The edges of the lake have become in recent months the epicenter of violence, and for Shehu Sani, former senator and former negotiator in the peace processes, even if “the governor of Borno is courageous and wants the best for his people, to send back the displaced there, it is to throw them in the mouth of the wolf ”.

In recent weeks, the Nigerian military has carried out numerous air raids on insurgent bases, killing scores of fighters and three important commanders.
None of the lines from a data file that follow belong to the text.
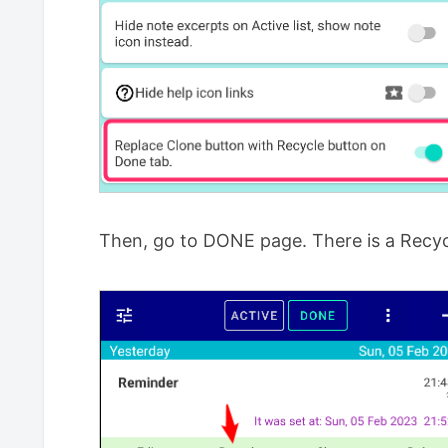
Then, go to DONE page. There is a Recyc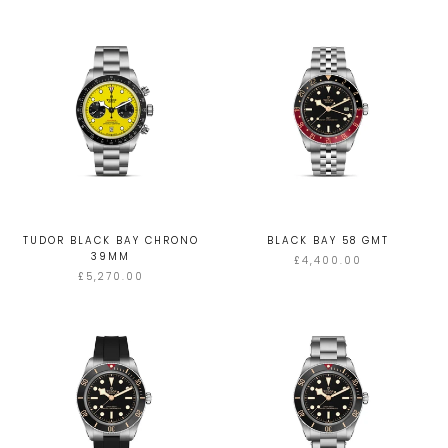
TUDOR BLACK BAY CHRONO
BLACK BAY 58 GMT
39MM
£4,400.00
£5,270.00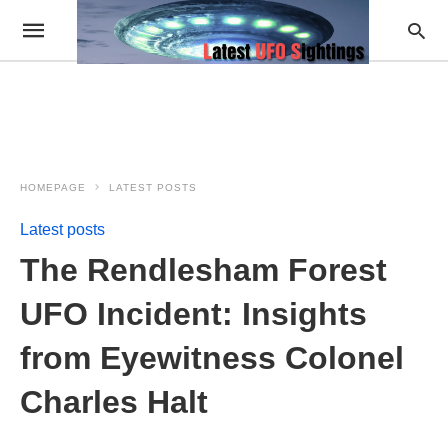
HOMEPAGE
LATEST POSTS
Latest posts
The Rendlesham Forest
UFO Incident: Insights
from Eyewitness Colonel
Charles Halt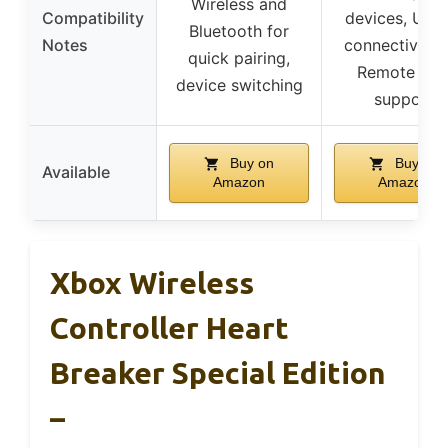
Wireless and
Compatibility
devices, USB
Bluetooth for
Notes
connectivity,
quick pairing,
Remote Pla
device switching
support
Buy on
Buy on
Available
Amazon
Amazon
Xbox Wireless
Controller Heart
Breaker Special Edition
–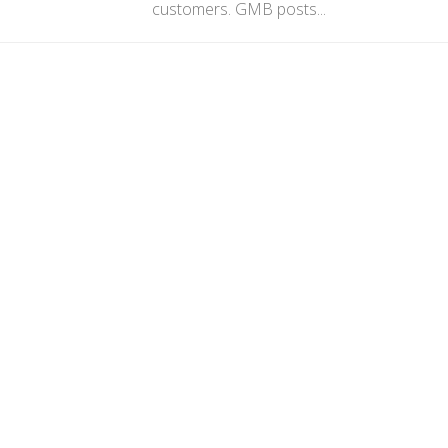
customers. GMB posts...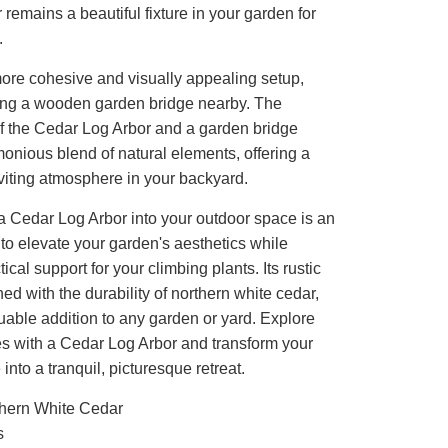
r remains a beautiful fixture in your garden for
.
ore cohesive and visually appealing setup,
ing a wooden garden bridge nearby. The
f the Cedar Log Arbor and a garden bridge
onious blend of natural elements, offering a
viting atmosphere in your backyard.
a Cedar Log Arbor into your outdoor space is an
to elevate your garden's aesthetics while
ical support for your climbing plants. Its rustic
d with the durability of northern white cedar,
uable addition to any garden or yard. Explore
ies with a Cedar Log Arbor and transform your
into a tranquil, picturesque retreat.
hern White Cedar
s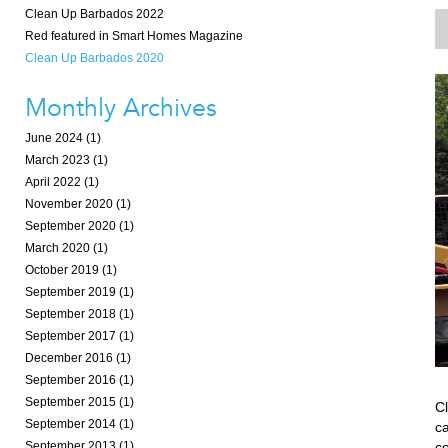
Clean Up Barbados 2022
Red featured in Smart Homes Magazine
Clean Up Barbados 2020
Monthly Archives
June 2024 (1)
March 2023 (1)
April 2022 (1)
November 2020 (1)
September 2020 (1)
March 2020 (1)
October 2019 (1)
September 2019 (1)
September 2018 (1)
September 2017 (1)
December 2016 (1)
September 2016 (1)
September 2015 (1)
C
September 2014 (1)
c
co
September 2013 (1)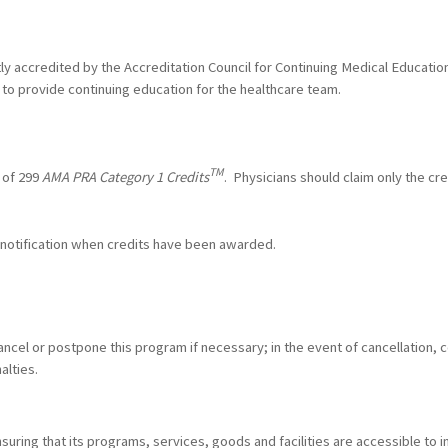
ntly accredited by the Accreditation Council for Continuing Medical Educat
to provide continuing education for the healthcare team.
TM
 of 299
AMA PRA Category 1 Credits
. Physicians should claim only the cr
l notification when credits have been awarded.
ncel or postpone this program if necessary; in the event of cancellation, c
alties.
ring that its programs, services, goods and facilities are accessible to ind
“The dismissal of civilians could not have come at a worse time,” said a security source on condition of anonymity.

“The insurgents have been particularly affected by these losses, and will take revenge in a brutal way,” warned another conflict specialist in an interview with AFP.

Governor Zulum has repeated on numerous occasions that he would regain control of the territories occupied by the jihadists, and would succeed in evacuating the camps for displaced persons in Maiduguri, which are increasingly unpopular among the local population: political promises that his predecessor , Kashim Shettima, had never been able to hold on.

The insurgents, for their part, appear determined to oppose his person, targeting him directly in organized attacks.

“Displaced civilians are caught in a war of ego”, deplores the same security source. “And it will be them, in the end, who will pay the price.”